Ana Luiza Ferrão - Estava trabalhando na área de marketing em uma empresa que foi comprada por uma multinacional. Neste processo de aquisição, eu teria a oportunidade de morar e trabalhar em outro Estado. Foi então que eu senti que era o momento de ter a experiência no negócio da família. Nesta ocasião, fui convidada a entrar na Pompéia. Já preenchia  os critérios exigidos pela empresa, então, foi um processo natural. De minha parte foi mais por vontade de agregar e poderfazer a diferença no negócio da família.
GE - Participar dos negócios da família sempre esteve presente em seus projetos de carreira?

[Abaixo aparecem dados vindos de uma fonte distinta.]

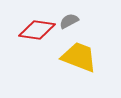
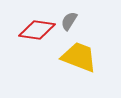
gray semicircle: rotated 30 degrees counterclockwise
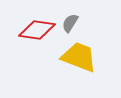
gray semicircle: moved 1 px right, 2 px down
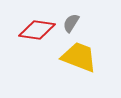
gray semicircle: moved 1 px right
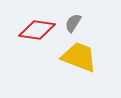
gray semicircle: moved 2 px right
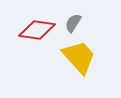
yellow trapezoid: rotated 27 degrees clockwise
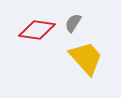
yellow trapezoid: moved 7 px right, 1 px down
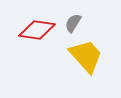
yellow trapezoid: moved 2 px up
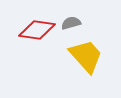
gray semicircle: moved 2 px left; rotated 42 degrees clockwise
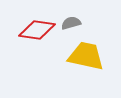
yellow trapezoid: rotated 36 degrees counterclockwise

Ana - No início da minha formação eu imagina ser uma executiva de mercado. Achava importante fazer a minha própria história e ser reconhecida pelo meu trabalho e não por ser um membro da família Ferrão. Depois de formada, de ter experiências em diversas empresas e ter sido reconhecida pelo meu desempenho, me dei conta de que era mais um desafio próprio do que uma real necessidade, foi então que aceitei a oportunidade de agregar no grupo.
GE- Existe um segredo para separar o lado familiar e pessoal do lado profissional?
Ana - Me considero uma "worklover", pois sou uma apaixonada pela minha profissão. Acredito que este é o "segredo". Na verdade acredito que o ideal seja o equilíbrio entre o lado pessoal e profissional, mas aceitando que, por vezes, um dos lados irá "pesar" um pouco mais que o outro e devemos saber como geri-los. 
GE - Qual o maior desafio para atuar em uma empresa familiar?
Ana - O primeiro passo é trabalhar com paixão, dedicação e comprometimento com o negócio. Acredito ser fundamental a profissionalização da empresa, para que os membros da família assumam papéis (ou não) pela sua competência e não apenas por fazerem parte da família. Como membros da família somos muito mais cobrados e nos exigimos muito mais do que os demais colaboradores.
GE - Qual conselho daria a quem está assumindo os negócios da família?
Ana - Uma das frases que mais me inspira é "nós somos do tamanho dos nossos sonhos". Então, somente entre para o negócio da família se você realmente ama o que faz e se for para fazer a diferença.

Fique ligado

>> O maior desafio da empresa familiar é conciliar o lado profissional com o pessoal. Nossas fontes alertam quem quer seguir o exemplo: o negócio é a família, não dá para separar completamente. "Tem horas que eu preciso refletir que minha mãe é também minha chefe”, diz Leonardo Maranghello.